La radiothérapie peut être curative chez les patients atteints d'un cancer de l'œsophage précoce

Le cancer de l'œsophage a connu une augmentation significative de son incidence et un taux de mortalité élevé au Brésil ces dernières années. L'Institut National du Cancer (INCA), avec la publication des estimations pour le triennat 2026-2028, montre que la projection annuelle de la maladie est passée de 8.200 nouveaux cas au cours du triennat précédent à 11.390 nouveaux cas, soit une variation de 38,9%. Une enquête réalisée sur la base du Système d'Information sur la Mortalité (SIM) du Ministère de la Santé indique que le pays a enregistré 8.677 décès en 2024, dont 6.830 chez les hommes et 1.847 chez les femmes, un scénario associé à une plus grande exposition des hommes à des facteurs de risque tels que le tabagisme et la consommation d'alcool.

Dans ce scénario, la radiothérapie reste l’un des piliers du traitement multimodal. Au cours d'Abril Azul Claro, un mois consacré à la sensibilisation au cancer de l'œsophage, les experts soulignent que cette modalité a un rôle qui va du contrôle des symptômes aux stratégies à visée curative. « La radiothérapie reste un élément fondamental de l'approche thérapeutique du cancer de l'œsophage.
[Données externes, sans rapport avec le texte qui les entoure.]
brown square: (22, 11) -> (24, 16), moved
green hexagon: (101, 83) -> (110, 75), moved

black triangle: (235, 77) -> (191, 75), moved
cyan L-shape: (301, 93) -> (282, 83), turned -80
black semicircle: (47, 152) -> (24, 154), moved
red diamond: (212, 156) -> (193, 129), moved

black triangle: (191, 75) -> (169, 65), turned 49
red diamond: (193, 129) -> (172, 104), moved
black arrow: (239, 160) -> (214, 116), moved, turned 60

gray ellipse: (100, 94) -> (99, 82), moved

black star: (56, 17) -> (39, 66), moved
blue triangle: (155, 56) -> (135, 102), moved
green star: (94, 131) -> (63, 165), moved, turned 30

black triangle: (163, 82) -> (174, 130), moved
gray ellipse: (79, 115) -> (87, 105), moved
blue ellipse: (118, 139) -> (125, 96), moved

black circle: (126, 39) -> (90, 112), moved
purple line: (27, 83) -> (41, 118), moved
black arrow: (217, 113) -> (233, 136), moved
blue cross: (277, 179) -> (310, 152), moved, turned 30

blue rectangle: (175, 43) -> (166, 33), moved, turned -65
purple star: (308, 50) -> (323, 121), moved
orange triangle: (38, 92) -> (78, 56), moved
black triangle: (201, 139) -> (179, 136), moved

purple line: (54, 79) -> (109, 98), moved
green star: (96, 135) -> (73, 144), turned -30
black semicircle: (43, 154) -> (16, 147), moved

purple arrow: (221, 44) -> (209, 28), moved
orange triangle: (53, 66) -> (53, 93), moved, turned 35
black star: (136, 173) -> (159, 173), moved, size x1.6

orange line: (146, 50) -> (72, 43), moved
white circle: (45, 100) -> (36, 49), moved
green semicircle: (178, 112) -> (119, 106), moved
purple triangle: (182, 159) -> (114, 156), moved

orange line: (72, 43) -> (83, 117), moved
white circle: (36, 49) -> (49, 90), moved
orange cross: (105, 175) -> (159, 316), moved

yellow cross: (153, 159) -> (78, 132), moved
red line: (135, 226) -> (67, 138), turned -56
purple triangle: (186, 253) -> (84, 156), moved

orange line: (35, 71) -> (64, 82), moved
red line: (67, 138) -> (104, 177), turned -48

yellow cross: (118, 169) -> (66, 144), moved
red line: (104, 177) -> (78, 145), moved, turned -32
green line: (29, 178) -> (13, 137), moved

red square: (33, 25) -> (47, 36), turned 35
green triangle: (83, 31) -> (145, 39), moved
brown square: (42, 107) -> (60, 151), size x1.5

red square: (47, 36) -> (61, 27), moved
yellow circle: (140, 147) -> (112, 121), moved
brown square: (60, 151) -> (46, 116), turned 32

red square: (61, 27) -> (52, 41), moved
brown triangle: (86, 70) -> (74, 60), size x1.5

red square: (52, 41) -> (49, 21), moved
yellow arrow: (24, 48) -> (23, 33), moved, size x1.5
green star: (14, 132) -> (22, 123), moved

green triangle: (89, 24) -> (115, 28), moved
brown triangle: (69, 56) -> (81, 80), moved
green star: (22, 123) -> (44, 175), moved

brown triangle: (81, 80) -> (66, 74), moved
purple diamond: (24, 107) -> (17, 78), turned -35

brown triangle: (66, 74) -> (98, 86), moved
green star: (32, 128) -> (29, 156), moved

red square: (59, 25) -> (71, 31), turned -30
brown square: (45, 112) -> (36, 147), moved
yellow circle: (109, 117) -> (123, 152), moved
Chaque cas doit être évalué individuellement, en tenant compte de la localisation de la tumeur, du stade et de l'état clinique du patient », explique le radio-oncologue Wilson José de Almeida Jr., président de SBRT.

La possibilité de guérison par radiothérapie est particulièrement importante dans les tumeurs diagnostiquées à un stade précoce et dans les cas localement avancés. Dans ces scénarios, le traitement peut être utilisé seul ou associé à une chimiothérapie et une intervention chirurgicale. La radiochimiothérapie, par exemple, est souvent utilisée comme stratégie principale lorsque la chirurgie n'est pas viable, soit en raison de la localisation de la tumeur, soit en raison de l'état clinique du patient. « Dans certaines situations, il est possible d'obtenir une réponse complète, permettant un traitement plus conservateur sans résection chirurgicale », explique le spécialiste.

Outre son potentiel curatif, la radiothérapie joue également un rôle important dans le traitement néoadjuvant, lorsqu'elle est réalisée avant une intervention chirurgicale pour réduire la tumeur et augmenter les chances de résection complète. Aux stades plus avancés ou métastatiques, l'indication devient palliative, contribuant au soulagement de symptômes tels que la douleur et la difficulté à avaler, l'un des principaux impacts de la maladie sur la qualité de vie.

Les deux principaux sous-types de cancer de l'œsophage sont le carcinome épidermoïde et l'adénocarcinome, qui présentent des différences importantes en termes de facteurs de risque et de comportement clinique. Le carcinome épidermoïde est responsable d'environ 96 % des cas au Brésil, selon l'INCA, et est fortement associé au tabagisme et à la consommation d'alcool. L'adénocarcinome est lié à l'obésité, au reflux gastro-œsophagien chronique et à l'œsophage de Barrett. Cette distinction est cruciale pour le choix thérapeutique et le pronostic.

Malgré les progrès, le diagnostic précoce reste un défi. Aux premiers stades, la maladie est généralement silencieuse. Lorsqu'ils sont présents, des symptômes tels que des difficultés à avaler, une perte de poids, des douleurs thoraciques et des brûlures d'estomac persistantes doivent être étudiés. Une identification précoce augmente considérablement les chances d'obtenir un traitement curatif et renforce l'importance des campagnes de sensibilisation, telles que Abril Azul Claro.